> _Task to carry out_: Pictures stay out of the copy. Transcribe exactly, and only, the line with "sem þú vilt aka um bæinn eða í garðinum eru" through the last line of the entries below.

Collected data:
--- START ---
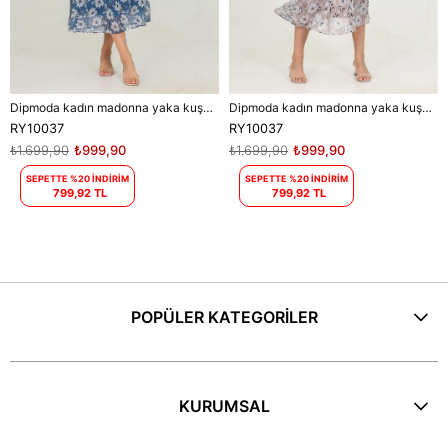
Dipmoda kadın madonna yaka kuşaklı desenli şifon elbise RY10037
Dipmoda kadın madonna yaka kuşaklı desenli şifon elbise RY10037
RY10037
RY10037
₺1.699,90
₺999,90
₺1.699,90
₺999,90
SEPETTE %20 İNDİRİM
SEPETTE %20 İNDİRİM
799,92 TL
799,92 TL
POPÜLER KATEGORİLER
KURUMSAL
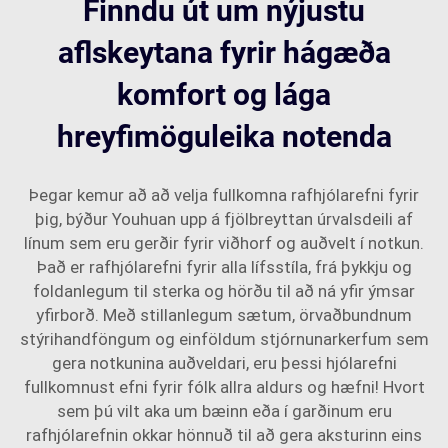
Finndu út um nýjustu
aflskeytana fyrir hágæða
komfort og lága
hreyfimöguleika notenda
Þegar kemur að að velja fullkomna rafhjólarefni fyrir
þig, býður Youhuan upp á fjölbreyttan úrvalsdeili af
línum sem eru gerðir fyrir viðhorf og auðvelt í notkun.
Það er rafhjólarefni fyrir alla lífsstíla, frá þykkju og
foldanlegum til sterka og hörðu til að ná yfir ýmsar
yfirborð. Með stillanlegum sætum, örvaðbundnum
stýrihandföngum og einföldum stjórnunarkerfum sem
gera notkunina auðveldari, eru þessi hjólarefni
fullkomnust efni fyrir fólk allra aldurs og hæfni! Hvort
sem þú vilt aka um bæinn eða í garðinum eru
rafhjólarefnin okkar hönnuð til að gera aksturinn eins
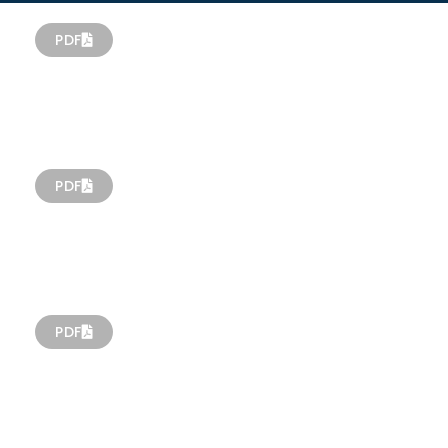
PDF
PDF
PDF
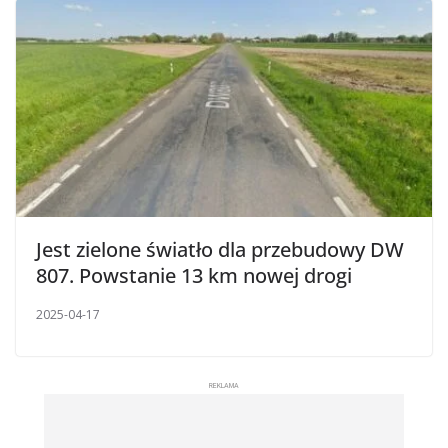
Jest zielone światło dla przebudowy DW
807. Powstanie 13 km nowej drogi
2025-04-17
REKLAMA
--- END ---
> _The answer_:
sem þú vilt aka um bæinn eða í garðinum eru
rafhjólarefnin okkar hönnuð til að gera aksturinn eins
PDF
PDF
PDF
Jest zielone światło dla przebudowy DW
807. Powstanie 13 km nowej drogi
2025-04-17
REKLAMA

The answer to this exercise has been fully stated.